My Young Teen Years

 

If you missed My Younger Years, understand that I ended the story with my mother getting remarried when I was 11.  I was completely fine with it but wasn’t aware until they got back from Hawaii.  So…

Let me preface this by saying, that I absolutely loved my stepfather.  He was a troubled soul and my mother was extremely preoccupied with saving him.  Unfortunately, it was all I needed to get into trouble.  Skipping school, hanging with the “bad kids” and sneaking out were easy to do when your mom wasn’t watching.  Through it all, I still managed to skip a grade in school due to my grades (went from 7th to 9th) but that didn’t matter.  The more I sought my mothers’ attention the worse trouble I was in.

Eventually, I ran away from home at 12 and never lived with mom and stepfather again.  I became a ward of the state with a PINS petition (person in need of supervision) and lived in group home after group home until I was 16.  Some of those experiences were awful and scary, others were good.  I met some wonderful case workers, counselors and foster parents that really cared about kids. Mostly, in the scary situations I found a way out and ran away all over again.  Each time we went back to court I begged to go home, and my mother would refuse.  She was overloaded with her own problems and couldn’t handle another stressor in her life.

I wasn’t a bad kid, just an angry misunderstood adolescent.  I wanted my mother’s attention and I got it the wrong way.  As most children do.  I had an attitude and disobeyed the rules, but I didn’t steal, do drugs or drink alcohol.  Even though this stuff was available to me at all times in the homes I was living.  Of course, I tried “stuff,” but it wasn’t my thing.  Although, I did succumb to peer pressure at 12 and started smoking cigarettes (I stopped the day I found out I was pregnant with my first baby at 19).  Getting back to my hometown was the most important goal each time I was “placed,” I just wanted to be on familiar ground and see my friends.  I can’t even say for sure how I got back there half the time as I took busses and trains and they all required money.  I did work part time a lot since I was 10 doing something, but the amount of traveling I did still wouldn’t have been enough.

Finally, after 3 years with various group homes and many court dates, NY State sent me to live in a home on Long Island.  It was not easy to get around out there, without a car, so I stopped trying and embraced my new home, new school and new friends. I started working after school every day and saved money.  I even found time to play basketball and softball too.  My counselor helped me to become an emancipated minor at 16 because I was a model teen (comparative to what I was living with, I was a saint) with a 4.0 GPA.  That meant that I was able to leave the system and seal my files, move out on my own and live my life unhinged.

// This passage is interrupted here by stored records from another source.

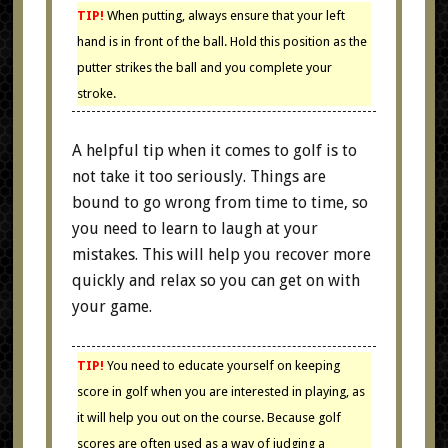
TIP!
When putting, always ensure that your left
hand is in front of the ball. Hold this position as the
putter strikes the ball and you complete your
stroke.
A helpful tip when it comes to golf is to
not take it too seriously. Things are
bound to go wrong from time to time, so
you need to learn to laugh at your
mistakes. This will help you recover more
quickly and relax so you can get on with
your game.
TIP!
You need to educate yourself on keeping
score in golf when you are interested in playing, as
it will help you out on the course. Because golf
scores are often used as a way of judging a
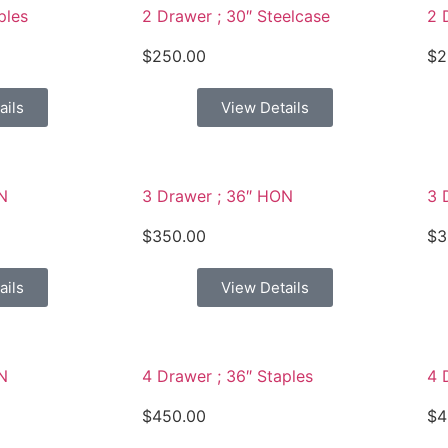
ples
2 Drawer ; 30″ Steelcase
2 
$
250.00
$
2
ails
View Details
N
3 Drawer ; 36″ HON
3 
$
350.00
$
3
ails
View Details
N
4 Drawer ; 36″ Staples
4 
$
450.00
$
4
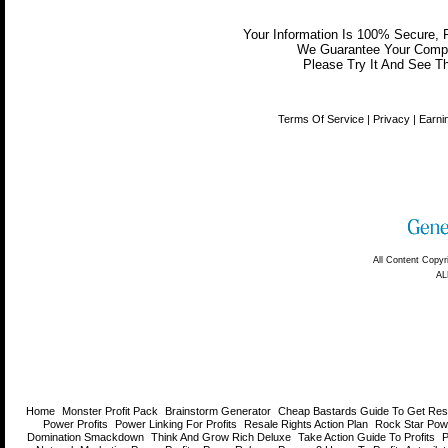
Your Information Is 100% Secure,
We Guarantee Your Comple
Please Try It And See Th
Home
Monster Profit Pack
Brainstorm Generator
Cheap Bastards Guide To Get Resa
Power Profits
Power Linking For Profits
Resale Rights Action Plan
Rock Star Pow
Domination Smackdown
Think And Grow Rich Deluxe
Take Action Guide To Profits
P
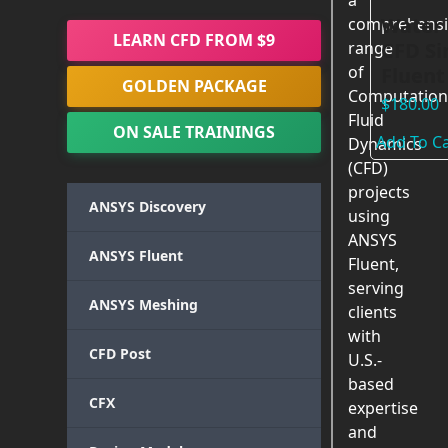
a
Water 
comprehensi
LEARN CFD FROM $9
CFD Si
range
of
Fluent
GOLDEN PACKAGE
Computation
$
180.00
Fluid
ON SALE TRAININGS
Add To Ca
Dynamics
(CFD)
projects
ANSYS Discovery
using
ANSYS
ANSYS Fluent
Fluent,
serving
ANSYS Meshing
clients
with
CFD Post
U.S.-
based
CFX
expertise
and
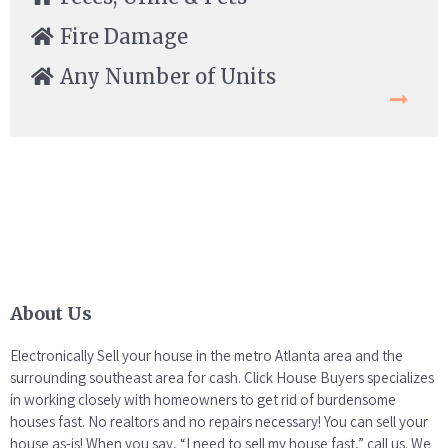
Fire Damage
Any Number of Units
About Us
Electronically Sell your house in the metro Atlanta area and the
surrounding southeast area for cash. Click House Buyers specializes
in working closely with homeowners to get rid of burdensome
houses fast. No realtors and no repairs necessary! You can sell your
house as-is! When you say, “I need to sell my house fast,” call us. We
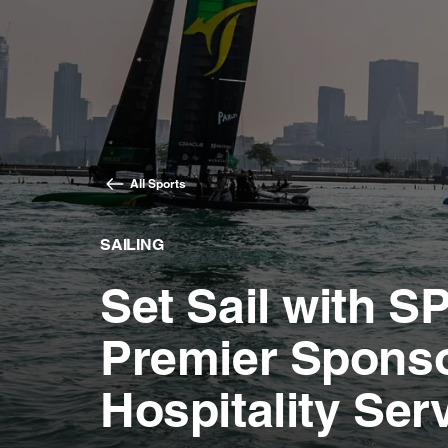
All Sports
SAILING
Set Sail with 
Premier Spons
Hospitality Serv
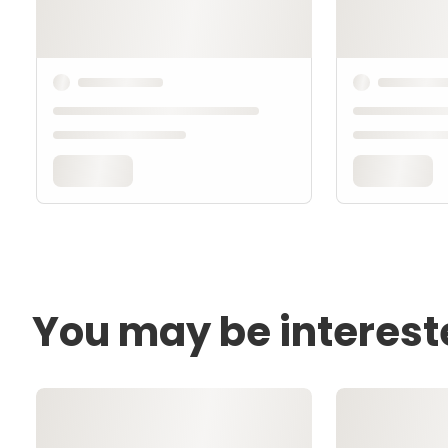
You may be interest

It was a monumental time for me, and I excelled!  Somehow, I managed to graduate high school with my new friends, on time and with a regent’s diploma plus pay all my bills.  Thanks to my counselor Rich, who instilled in me the confidence I needed to believe in myself.

My mother did show up at my graduation, but I didn’t have much of a relationship with her through those years.  I was a bitter teen who felt abandoned and wasn’t going to take a chance that she’d reject me again.  It wasn’t until after having my first child, I truly saw my mother in a different perspective, but it still took many more years to repair our relationship and I’m happy to say we did.

 

TMI

I shared a lot (but not all) of my childhood to show how I got from there to here.  My experiences could have sent me spiraling on a different path, but thankfully I didn’t allow it.  Learning from my past and using it for good, molded who I am today.  I don’t blame my mother or hold a grudge in any way. Everything happened for a reason and I’m ok to use the past to help others.